Question

DESEQ2 linear model of dose

1

Entering edit mode

jshouse ▴ 10

@jshouse-10956

Last seen 23 months ago

United States

I have a question about a linear models in DESeq2.

The experimental design is far from optimal, but I wasn't asked about that part. The samples consist of 12 controls and 3 treatments with different doses of treatment.

coldataset:

                         Treatment Sample.ID DOSE               Group
002_S2_L001_R1_001   Isoproterenol        24  0.1 Isoproterenol_C_0.1
004_S4_L001_R1_001   Isoproterenol        24    1   Isoproterenol_C_1
006_S6_L001_R1_001   Isoproterenol        24   10  Isoproterenol_C_10
098_S98_L001_R1_001        VEHICLE         V    0         VEHICLE_C_0
100_S100_L001_R1_001       VEHICLE         V    0         VEHICLE_C_0
102_S102_L001_R1_001       VEHICLE         V    0         VEHICLE_C_0
110_S110_L001_R1_001       VEHICLE         V    0         VEHICLE_C_0
112_S112_L001_R1_001       VEHICLE         V    0         VEHICLE_C_0
114_S114_L001_R1_001       VEHICLE         V    0         VEHICLE_C_0
248_S248_L001_R1_001       VEHICLE         V    0         VEHICLE_C_0
250_S250_L001_R1_001       VEHICLE         V    0         VEHICLE_C_0
252_S252_L001_R1_001       VEHICLE         V    0         VEHICLE_C_0
260_S260_L001_R1_001       VEHICLE         V    0         VEHICLE_C_0
262_S262_L001_R1_001       VEHICLE         V    0         VEHICLE_C_0
264_S264_L001_R1_001       VEHICLE         V    0         VEHICLE_C_0

Normally, I run these experiments at lowest level (Group) and use contrast statements to examine max dose comparisons to their vehicle controls (among others). (design ~ Group)

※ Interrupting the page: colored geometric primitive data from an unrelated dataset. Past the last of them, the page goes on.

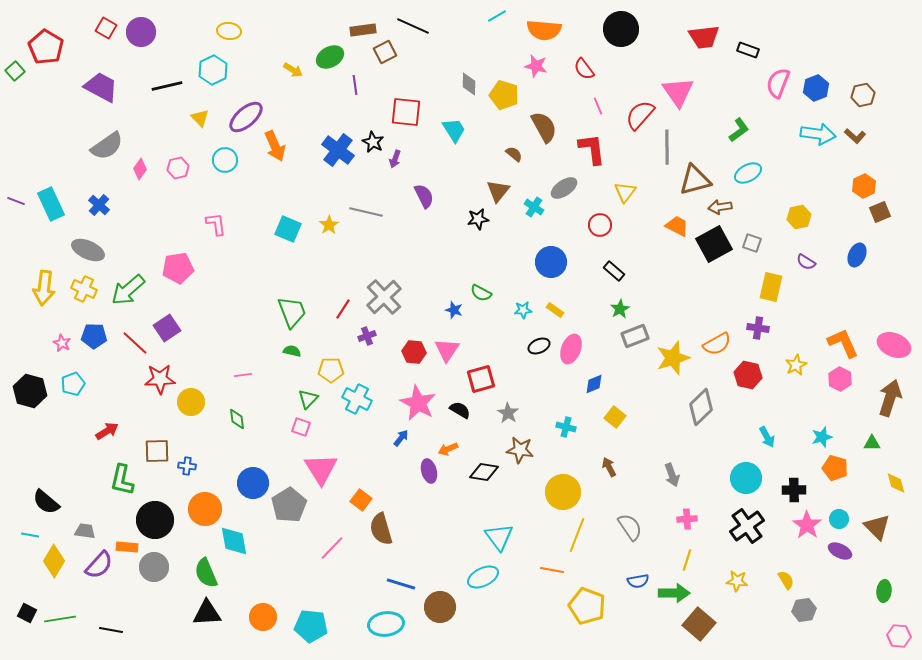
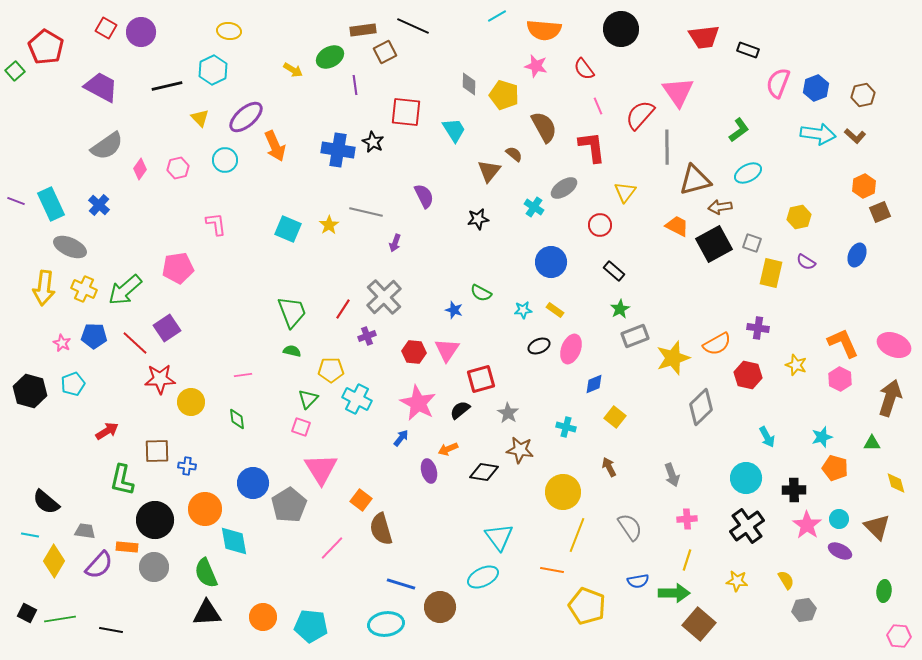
red L-shape at (592, 149): moved 2 px up
blue cross at (338, 150): rotated 28 degrees counterclockwise
purple arrow at (395, 159): moved 84 px down
brown triangle at (498, 191): moved 9 px left, 20 px up
gray ellipse at (88, 250): moved 18 px left, 3 px up
yellow rectangle at (771, 287): moved 14 px up
green arrow at (128, 290): moved 3 px left
yellow star at (796, 365): rotated 25 degrees counterclockwise
black semicircle at (460, 410): rotated 70 degrees counterclockwise
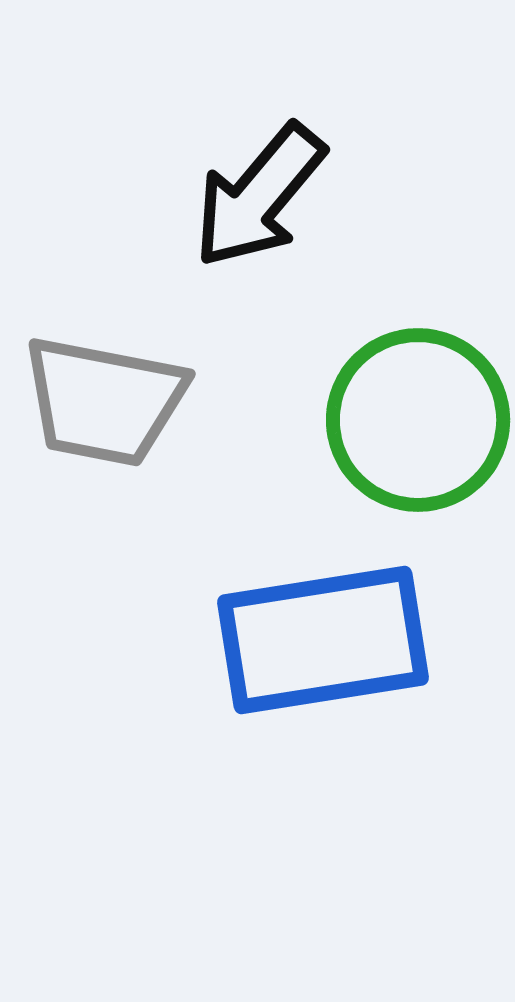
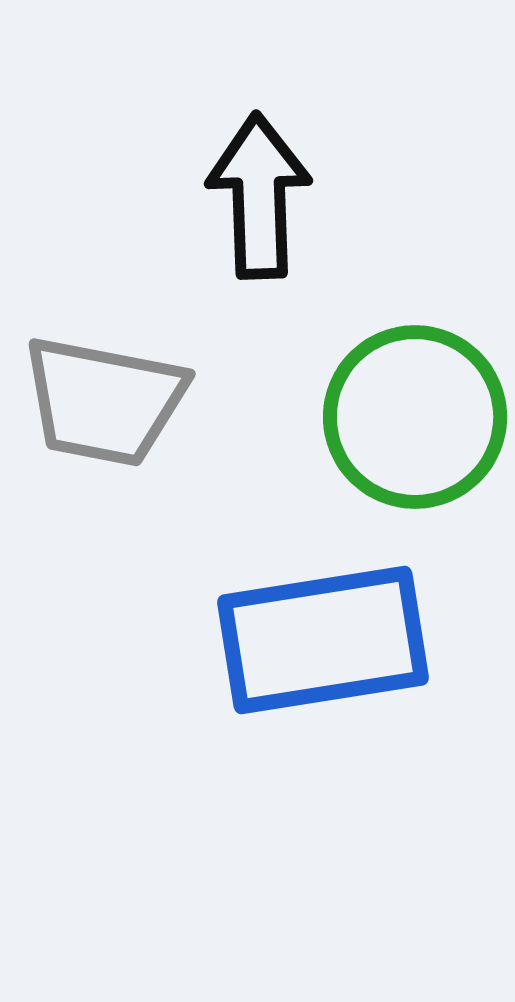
black arrow: rotated 138 degrees clockwise
green circle: moved 3 px left, 3 px up
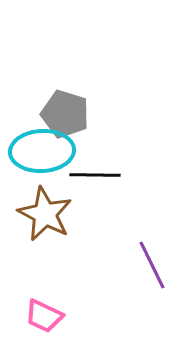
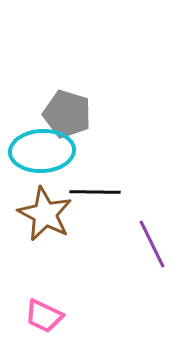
gray pentagon: moved 2 px right
black line: moved 17 px down
purple line: moved 21 px up
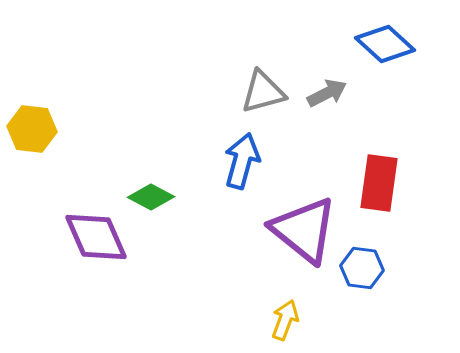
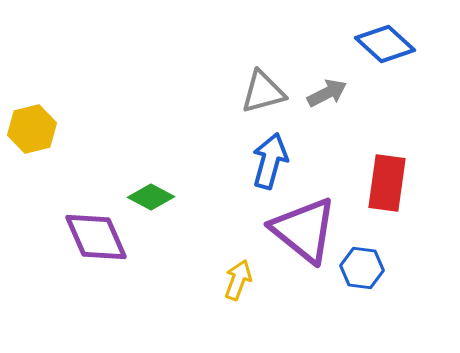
yellow hexagon: rotated 21 degrees counterclockwise
blue arrow: moved 28 px right
red rectangle: moved 8 px right
yellow arrow: moved 47 px left, 40 px up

Is it possible to fit a linear model on DOSE in DESeq2? To get a list of genes with adjusted p-values that have a linear relationship between counts and dose? The log(dose) vector would be c(rep(-2,12),-1,0,1).

Should I just take the normalized counts from DESeq2 and run linear models for normcounts=log(dose) for each gene?

Lastly, if I run a design~DOSE, and examine results(dds), what do the log2foldchange represent below? Are they not meaningful without contrasts statements?

> resultsNames(dds)
[1] "Intercept" "DOSE0"     "DOSE0.1"   "DOSE1"     "DOSE10"

    baseMean log2FoldChange     lfcSE      stat       pvalue        padj
1 816.064720      1.3116114 0.2635343  4.977004 6.457587e-07 0.001850744
2  74.737786     -1.0885462 0.2493632 -4.365304 1.269462e-05 0.018191391
3 184.634430     -0.8549204 0.2158798 -3.960168 7.489703e-05 0.064807331
4  53.630486      1.0040814 0.2564783  3.914878 9.044987e-05 0.064807331
5  40.440782      0.9380167 0.2972477  3.155674 1.601278e-03 0.415725274
6   7.345135      1.0853250 0.3465192  3.132078 1.735739e-03 0.415725274

deseq2 • 4.7k views

ADD COMMENT • link updated 8.2 years ago by Simon Anders ★ 3.8k • written 8.2 years ago by jshouse ▴ 10

0

Entering edit mode

Usually, the first line of the output of results tells you what the contrast was. You seem to have cut this off when copying and pasting. Can you fix this, please?

ADD REPLY • link 8.2 years ago Simon Anders ★ 3.8k

0

Entering edit mode

There was no contrast. This was just design ~ DOSE as listed above. Followed by results(dds).

ADD REPLY • link 8.2 years ago jshouse ▴ 10

0

Entering edit mode

Are you sure you pasted the complete beginning of the output of results? I still think there are a few lines missing -- or you have a very outdated version of DESeq2.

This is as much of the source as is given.